Fiduciary Services
The use of a fiduciary contract can be helpful in many contexts including equity investment, wealth management, succession planning and the management of guarantees.
Luxembourg law defines the fiduciary contract as an agreement whereby the settlor (or fiduciant) agrees with the fiduciary (or fiduciaire) that the latter will become the owner of certain fiduciary assets (the fiduciary estate or patrimoine fiduciaire) under agreed conditions.
Thus, the Luxembourg fiduciary agreement is a contract requiring at least two parties. The establishment of a fiducie by unilateral action is not permitted, differentiating it from the Anglo-saxon trust which exists in many countries with a common law legal system.
The key factor for establishing a fiduciary agreement is the transfer of ownership of goods to the fiduciary. The latter will then take on the obligations defined by the contracting parties. These obligations comprise the fiduciary mission, which includes clear instructions on what the fiduciary must do with the entrusted assets.
These entrusted assets (the fiduciary estate) are clearly and strictly separated from the fiduciary’s personal wealth. For each fiduciary agreement, a separate fiduciary estate is created, separated both from the fiduciary’s personal wealth and any other fiduciary estates that have been entrusted to him.

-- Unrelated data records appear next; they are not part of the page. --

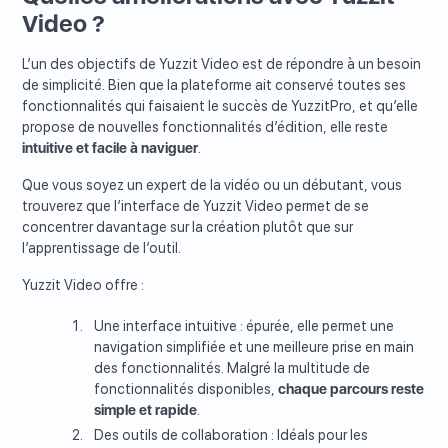
Video ?
L’un des objectifs de Yuzzit Video est de répondre à un besoin
de simplicité. Bien que la plateforme ait conservé toutes ses
fonctionnalités qui faisaient le succès de YuzzitPro, et qu’elle
propose de nouvelles fonctionnalités d’édition, elle reste
intuitive et facile à naviguer
.
Que vous soyez un expert de la vidéo ou un débutant, vous
trouverez que l’interface de Yuzzit Video permet de se
concentrer davantage sur la création plutôt que sur
l’apprentissage de l’outil.
Yuzzit Video offre :
Une interface intuitive : épurée, elle permet une
navigation simplifiée et une meilleure prise en main
des fonctionnalités. Malgré la multitude de
fonctionnalités disponibles,
chaque parcours reste
simple et rapide
.
Des outils de collaboration : Idéals pour les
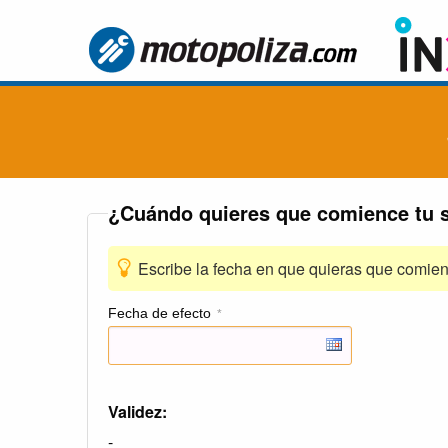
¿Cuándo quieres que comience tu 
Escribe la fecha en que quieras que comien
Fecha de efecto
*
Validez:
-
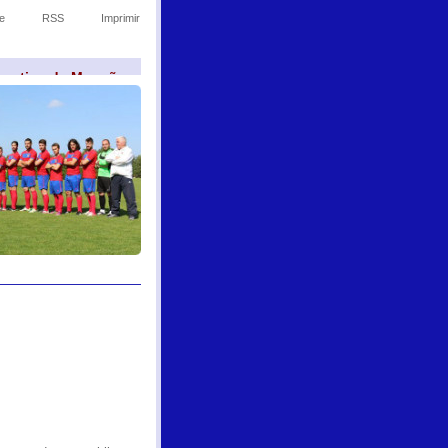
e
RSS
Imprimir
sportivo de Monção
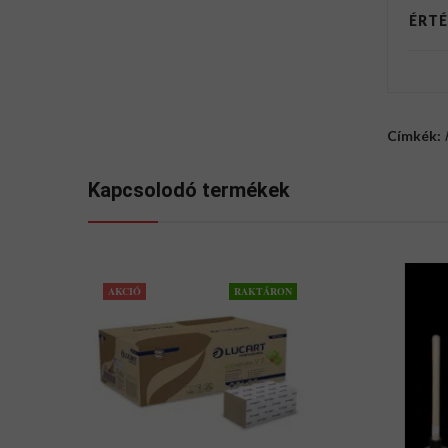
ÉRTÉ
Címkék:
Kapcsolodó termékek
AKCIÓ
RAKTÁRON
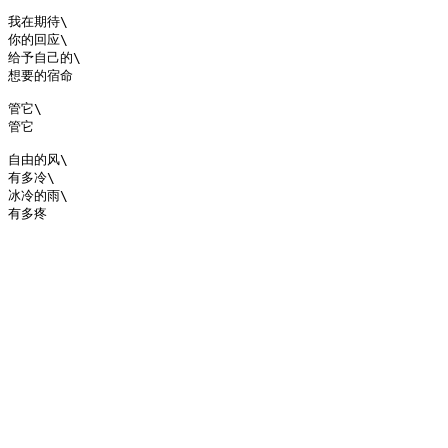
我在期待\

你的回应\

给予自己的\

想要的宿命

管它\

管它

自由的风\

有多冷\

冰冷的雨\
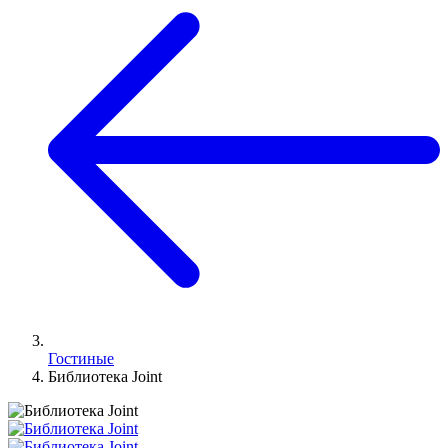
Гостиные
Библиотека Joint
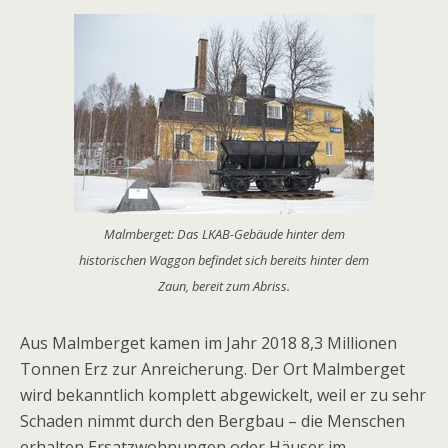
Malmberget: Das LKAB-Gebäude hinter dem
historischen Waggon befindet sich bereits hinter dem
Zaun, bereit zum Abriss.
Aus Malmberget kamen im Jahr 2018 8,3 Millionen
Tonnen Erz zur Anreicherung. Der Ort Malmberget
wird bekanntlich komplett abgewickelt, weil er zu sehr
Schaden nimmt durch den Bergbau – die Menschen
erhalten Ersatzwohnungen oder Häuser im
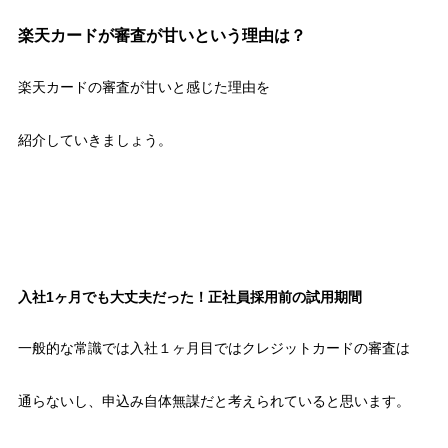
楽天カードが審査が甘いという理由は？
楽天カードの審査が甘いと感じた理由を
紹介していきましょう。
入社1ヶ月でも大丈夫だった！正社員採用前の試用期間
一般的な常識では入社１ヶ月目ではクレジットカードの審査は
通らないし、申込み自体無謀だと考えられていると思います。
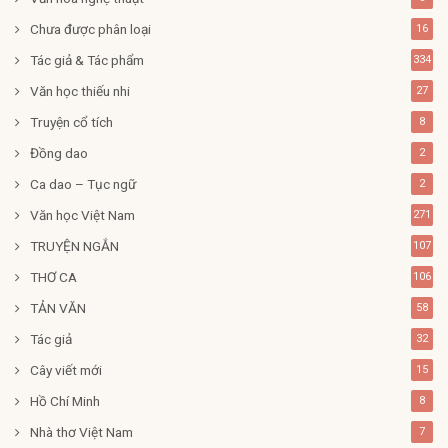
Chưa được phân loại
16
Tác giả & Tác phẩm
334
Văn học thiếu nhi
27
Truyện cổ tích
8
Đồng dao
2
Ca dao – Tục ngữ
2
Văn học Việt Nam
271
TRUYỆN NGẮN
107
THƠ CA
106
TẢN VĂN
58
Tác giả
32
Cây viết mới
15
Hồ Chí Minh
8
Nhà thơ Việt Nam
7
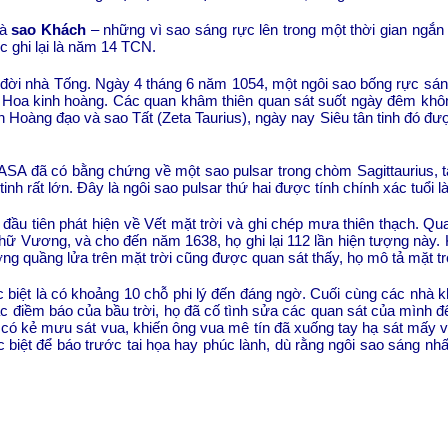
là
sao Khách
– những vì sao sáng rực lên trong một thời gian ngắn 
ợc ghi lại là năm 14 TCN.
o đời nhà Tống. Ngày 4 tháng 6 năm 1054, một ngôi sao bống rực sáng
 Hoa kinh hoàng. Các quan khâm thiên quan sát suốt ngày đêm không
ần Hoàng đạo và sao Tất (Zeta Taurius), ngày nay Siêu tân tinh đó đư
SA đã có bằng chứng về một sao pulsar trong chòm Sagittaurius, tạ
inh rất lớn. Đây là ngôi sao pulsar thứ hai được tính chính xác tuổi
 đầu tiên phát hiện về Vết mặt trời và ghi chép mưa thiên thạch. Qu
 chữ Vương, và cho đến năm 1638, họ ghi lại 112 lần hiện tượng này. 
g quầng lửa trên mặt trời cũng được quan sát thấy, họ mô tả mặt tr
c biệt là có khoảng 10 chỗ phi lý đến đáng ngờ. Cuối cùng các nhà 
ác điềm báo của bầu trời, họ đã cố tình sửa các quan sát của mình 
p có kẻ mưu sát vua, khiến ông vua mê tín đã xuống tay hạ sát mấy v
iệt để báo trước tai họa hay phúc lành, dù rằng ngôi sao sáng nhấ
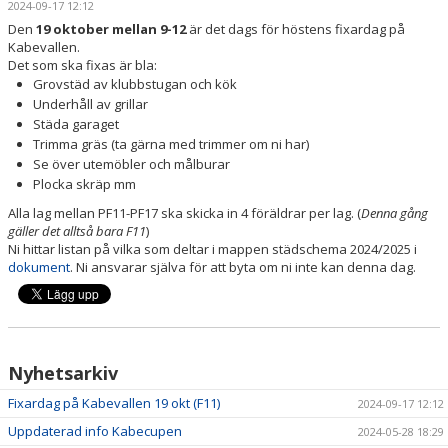
2024-09-17 12:12
BILDGALLERI
Den
19 oktober mellan 9-12
är det dags för höstens fixardag på
Kabevallen.
DOKUMENT
Det som ska fixas är bla:
Grovstäd av klubbstugan och kök
KONTAKT
Underhåll av grillar
Städa garaget
Trimma gräs (ta gärna med trimmer om ni har)
Se över utemöbler och målburar
Plocka skräp mm
Alla lag mellan PF11-PF17 ska skicka in 4 föräldrar per lag. (
Denna gång
gäller det alltså bara F11
)
Ni hittar listan på vilka som deltar i mappen städschema 2024/2025 i
dokument
. Ni ansvarar själva för att byta om ni inte kan denna dag.
Nyhetsarkiv
Fixardag på Kabevallen 19 okt (F11)
2024-09-17 12:12
Uppdaterad info Kabecupen
2024-05-28 18:29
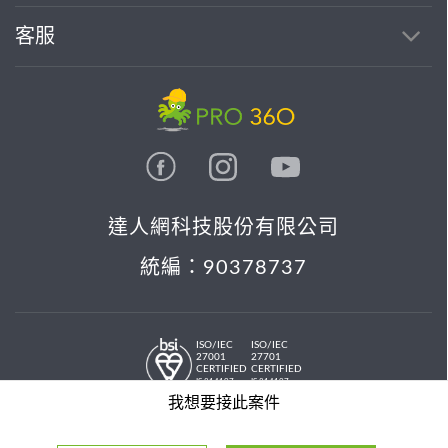
客服
達人網科技股份有限公司
統編：90378737
ISO/IEC
ISO/IEC
27001
27701
CERTIFIED
CERTIFIED
IS 814197
IS 814197
© 2026 PRO36O. All rights reserved.
我想要接此案件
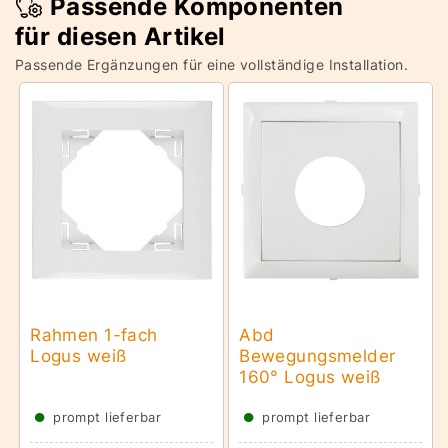
Passende Komponenten
für diesen Artikel
Passende Ergänzungen für eine vollständige Installation.
Rahmen 1-fach
Abd
Logus weiß
Bewegungsmelder
160° Logus weiß
●
●
prompt lieferbar
prompt lieferbar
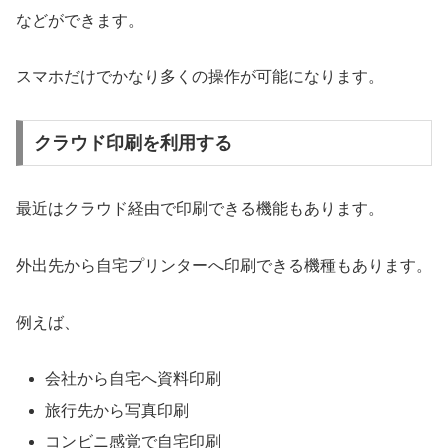
などができます。
スマホだけでかなり多くの操作が可能になります。
クラウド印刷を利用する
最近はクラウド経由で印刷できる機能もあります。
外出先から自宅プリンターへ印刷できる機種もあります。
例えば、
会社から自宅へ資料印刷
旅行先から写真印刷
コンビニ感覚で自宅印刷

Luxembourg law on trusts and fiduciary agreements only applies to fiduciary contracts where the fiduciary is a credit institution, an asset management company, an investment company with variable or fixed capital (SICAV or SICAF), a securitisation company, the management company of a common investment fund (fonds commun de placement) or a securitisation fund, a pension fund, an insurance or reinsurance company or a public institution of national or international character operating in the financial sector.
This does not preclude the creation of fiduciary agreements with other actors. However, establishing a fiduciary contract outside the field of application of the relevant law has the consequence that these contracts will not be governed by its rules, such as the obligatory separation of fiduciary assets from the personal wealth of the fiduciary and the protection that this separation affords in the case of the fiduciary going bankrupt.